Mary Ruiz, president and CEO of Manatee Glens, the largest provider of mental health and addiction services in the county, said she felt “encouraged” by the prospect of expanding Manatee Glens’ Community Action Team or CAT after making a presentation to the Florida House Health Care Appropriations Subcommittee at the Capital on Wednesday.
Committee Chair Matt Hudson, R-Naples, said he wanted the appropriations committee members “to be fully informed of how this program works. We’ll roll out a budget next week and see what type of resources we have to apply to all sectors of the budget.”
The state originally set up CAT as a pilot program to enable parents and caregivers take care of severely emotionally ill children at home by offering a team approach, what Ruiz calls a “hospital without wheels” that offers counselors on 24-hour call, availability of daily services in home or in school, an integrated team of experts, coaching for parents, family support for parents and siblings and other services.
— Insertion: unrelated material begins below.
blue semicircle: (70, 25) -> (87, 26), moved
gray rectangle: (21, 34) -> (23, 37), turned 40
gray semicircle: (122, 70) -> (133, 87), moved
Hit by hard budget cuts, the state stopped funding CAT in 2009, but Manatee County picked up about 90 percent of the funding for the team, with an average annual budget of $792,388, Ruiz said, adding the team spends $67.50 per day per child compared to as much as $350 a day at residential treatment programs.
“Why do we need a CAT team?” Ruiz asked during her presentation. “Florida parents are home alone with seriously emotionally disturbed kids. The crisis outpatient system that we have for children's mental health in Florida is very sturdy but it was not designed for kids this sick.
“So what happens is that they cycle through the crisis centers, they make extraordinary demands on outpatient (care) and what our child psychiarists feel is that they are not serving these kids in the traditional outpatient setting. Meanwhile parents are getting more and more desperate.”
Ruiz said parents want to keep their children in the home, but “they’re losing the courage to raise them.”
Hudson asked Ruiz “How might this model help with some of the recent tragedies resulting in terms of mental health disorders,” such as the shootings at Sandy Hook Elementary School.
“What happens with serious emotional disturbance that's undetected and untreated is that it gets worse and worse and worse and children get older and older... So we are a ticking time bomb.”
Ruiz said three percent of young Floridians have mental challenges so severe they’re not functioning at home, school or in the community.
Florida’s budget for mental health spending is 49th in the country, but almost half of behavioral health is spent on institutions -- “no other state equals this amount,” Ruiz said.
A team approach works to help all members of the family and is cost-effective, she told the legislative panel. “It’s rare to have something that works for kids, families and taxpayers.”